Characterization of the Putative Active Site of Mycobacterium tuberculosis Pyrazinamidase: An Application of Bioinformatics Softwares for Molecular Modeling, Docking and Testing of Drug Analogues

Crist John M. Pastor, Francisco M. Heralde III

Abstract


Pyrazinamide (PZA), a first-line pro-drug targeting Mycobacterium tuberculosis (Mtb), is a
cornerstone in tuberculosis combined therapeutic management. It is converted to Pyrazinoic
acid by Pyrazinamidase (PZAse), a 2kD enzyme encoded by pncA gene. Ongoing search for
drug analogues of Pyrazinamide entails costly and labor-intensive in-vitro and in-vivo
studies. This study presented a process to predict and characterize a putative active site of
enzymes using free online softwares and databases. The developed platform was applied to
Mycobacterium tuberculosis Pyrazinamidase to perform in-silico experiments such docking
of its natural substrate and candidate drug analogues. Briefly, a molecular model of PZAse
was constructed through online submission of wild type MTb (H37Rv) PZAse protein
sequence to SwissProt Database. Conserved amino acids were identified through multiple
sequence alignment of Mycobacterial strains 131, ten strains of Mycobacteria and five
organisms expressing closely related nicotinamidase/pyrazinamidase. Conserved residues
were plotted into the model supplemented by crevice and drug volume calculations coupled
with mutation data from existing literature helped identify the putative active site. Drug
docking using HEX software showed that amino acids D8, D49, C138, F13, W68, Y103, H71
and A134 interacted with PZA while residues F94 and Y95 stabilized PZA through non-polar
interactions. Molecular docking of Nicotinamide and Morphazinamide revealed higher
binding affinities to PZAse due to hydrophobic interactions at the binding site.

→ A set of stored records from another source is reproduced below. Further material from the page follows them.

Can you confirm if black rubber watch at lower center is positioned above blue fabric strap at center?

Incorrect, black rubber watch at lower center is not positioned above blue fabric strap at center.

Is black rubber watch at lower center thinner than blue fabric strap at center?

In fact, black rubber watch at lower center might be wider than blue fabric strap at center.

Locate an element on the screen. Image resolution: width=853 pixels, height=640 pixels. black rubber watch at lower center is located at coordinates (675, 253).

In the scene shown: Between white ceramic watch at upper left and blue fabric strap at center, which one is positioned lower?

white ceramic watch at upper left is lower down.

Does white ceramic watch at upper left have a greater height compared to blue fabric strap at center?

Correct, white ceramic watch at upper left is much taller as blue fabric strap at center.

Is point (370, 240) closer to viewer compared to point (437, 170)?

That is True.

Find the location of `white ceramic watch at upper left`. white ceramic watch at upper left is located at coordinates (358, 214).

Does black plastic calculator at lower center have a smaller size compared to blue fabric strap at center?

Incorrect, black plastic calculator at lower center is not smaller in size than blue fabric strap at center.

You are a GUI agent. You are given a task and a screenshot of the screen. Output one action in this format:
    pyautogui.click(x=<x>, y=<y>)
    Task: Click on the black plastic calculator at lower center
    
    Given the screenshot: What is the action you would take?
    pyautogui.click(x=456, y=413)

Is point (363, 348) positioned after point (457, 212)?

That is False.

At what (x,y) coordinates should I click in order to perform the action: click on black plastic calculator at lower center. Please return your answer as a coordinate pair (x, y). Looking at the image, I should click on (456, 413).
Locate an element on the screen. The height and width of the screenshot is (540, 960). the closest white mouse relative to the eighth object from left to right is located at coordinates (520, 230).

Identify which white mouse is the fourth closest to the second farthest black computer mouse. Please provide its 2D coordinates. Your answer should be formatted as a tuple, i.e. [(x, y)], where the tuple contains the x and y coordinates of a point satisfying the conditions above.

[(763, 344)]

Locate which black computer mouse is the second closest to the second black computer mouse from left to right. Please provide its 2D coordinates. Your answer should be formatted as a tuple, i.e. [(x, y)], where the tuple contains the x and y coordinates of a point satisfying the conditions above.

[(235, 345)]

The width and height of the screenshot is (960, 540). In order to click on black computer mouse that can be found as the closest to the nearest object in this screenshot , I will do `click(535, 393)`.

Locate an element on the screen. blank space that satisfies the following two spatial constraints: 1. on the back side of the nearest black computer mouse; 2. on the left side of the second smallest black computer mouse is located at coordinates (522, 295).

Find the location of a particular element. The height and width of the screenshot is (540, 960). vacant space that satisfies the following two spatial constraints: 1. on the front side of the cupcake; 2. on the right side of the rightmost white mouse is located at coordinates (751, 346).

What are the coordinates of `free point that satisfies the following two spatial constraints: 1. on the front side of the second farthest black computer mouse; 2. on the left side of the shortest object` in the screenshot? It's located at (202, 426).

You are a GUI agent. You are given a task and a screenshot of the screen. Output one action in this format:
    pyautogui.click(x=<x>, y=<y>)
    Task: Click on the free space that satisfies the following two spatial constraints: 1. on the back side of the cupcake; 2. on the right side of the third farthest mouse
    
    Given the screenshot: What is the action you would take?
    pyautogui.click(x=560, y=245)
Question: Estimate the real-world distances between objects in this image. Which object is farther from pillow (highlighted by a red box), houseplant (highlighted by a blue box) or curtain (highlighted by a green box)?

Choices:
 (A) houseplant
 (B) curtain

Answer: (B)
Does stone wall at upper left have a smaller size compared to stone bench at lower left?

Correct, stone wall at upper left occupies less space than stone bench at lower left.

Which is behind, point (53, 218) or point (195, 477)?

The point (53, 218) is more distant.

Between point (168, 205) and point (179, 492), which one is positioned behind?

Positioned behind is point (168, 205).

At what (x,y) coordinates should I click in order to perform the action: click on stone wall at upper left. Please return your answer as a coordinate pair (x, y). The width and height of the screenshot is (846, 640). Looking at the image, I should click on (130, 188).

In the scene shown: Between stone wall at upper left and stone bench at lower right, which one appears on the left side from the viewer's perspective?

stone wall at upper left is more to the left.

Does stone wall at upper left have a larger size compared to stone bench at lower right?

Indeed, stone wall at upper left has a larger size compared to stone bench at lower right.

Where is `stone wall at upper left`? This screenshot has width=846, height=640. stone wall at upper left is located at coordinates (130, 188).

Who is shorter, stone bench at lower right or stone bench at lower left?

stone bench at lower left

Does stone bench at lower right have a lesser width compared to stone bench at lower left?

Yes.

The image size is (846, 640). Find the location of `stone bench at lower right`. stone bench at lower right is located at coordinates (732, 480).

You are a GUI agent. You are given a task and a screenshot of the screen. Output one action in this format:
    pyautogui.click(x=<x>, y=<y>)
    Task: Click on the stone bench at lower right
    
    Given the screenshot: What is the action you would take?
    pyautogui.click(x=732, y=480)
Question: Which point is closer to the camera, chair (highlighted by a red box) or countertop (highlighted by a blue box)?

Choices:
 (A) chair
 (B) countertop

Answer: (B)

Testing PZA
analogues downloaded from PubChem database suggests Pyrazine-2,6-carboxamide fits
the active site, shared similar proximity with PZA. This platform exhibits potential in exploring
enzyme-substrate interactions that can be extended to other applications, such as exploring
enzyme-substrate or receptor-drug interactions, putative active site identification, and
testing candidate drugs in-silico as initial steps in rational drug design.